**Exercise aim:** An exact copy of the entries below is required, with all pictures removed.

[Dataset entries]
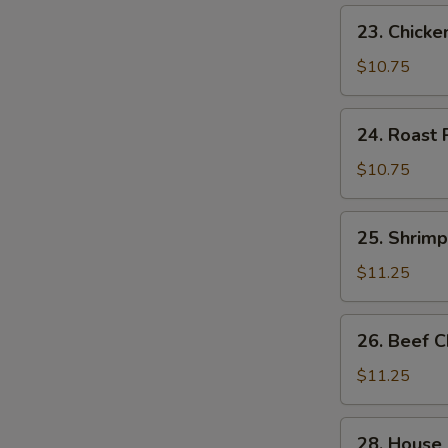
23.
23. Chick
Chicken
Chow
$10.75
Mein
24.
24. Roast
Roast
Pork
$10.75
Chow
Mein
25.
25. Shrim
Shrimp
Chow
$11.25
Mein
26.
26. Beef 
Beef
Chow
$11.25
Mein
28.
28. House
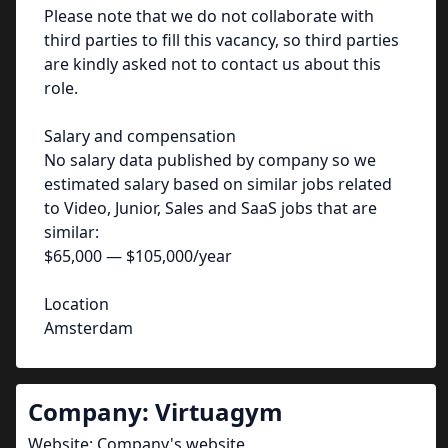
Please note that we do not collaborate with
third parties to fill this vacancy, so third parties
are kindly asked not to contact us about this
role.
Salary and compensation
No salary data published by company so we
estimated salary based on similar jobs related
to Video, Junior, Sales and SaaS jobs that are
similar:
$65,000 — $105,000/year
Location
Amsterdam
Company:
Virtuagym
Website:
Company's website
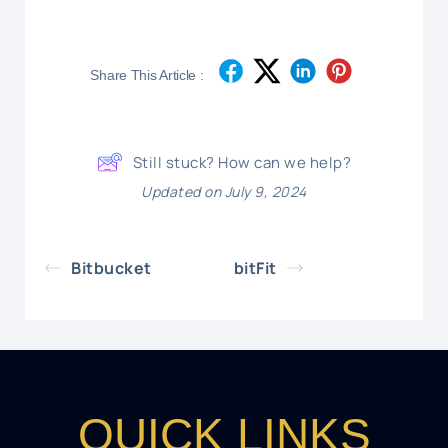
Share This Article :
Still stuck? How can we help?
Updated on July 9, 2024
Bitbucket
bitFit
QUICK LINKS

**Response to the task:**
23.
23. Chick
Chicken
Chow
$10.75
Mein
24.
24. Roast
Roast
Pork
$10.75
Chow
Mein
25.
25. Shrim
Shrimp
Chow
$11.25
Mein
26.
26. Beef 
Beef
Chow
$11.25
Mein
28.
28. House
Please note that we do not collaborate with
third parties to fill this vacancy, so third parties
are kindly asked not to contact us about this
role.
Salary and compensation
No salary data published by company so we
estimated salary based on similar jobs related
to Video, Junior, Sales and SaaS jobs that are
similar:
$65,000 — $105,000/year
Location
Amsterdam
Company:
Virtuagym
Website:
Company's website
Share This Article :
Still stuck? How can we help?
Updated on July 9, 2024
Bitbucket
bitFit
QUICK LINKS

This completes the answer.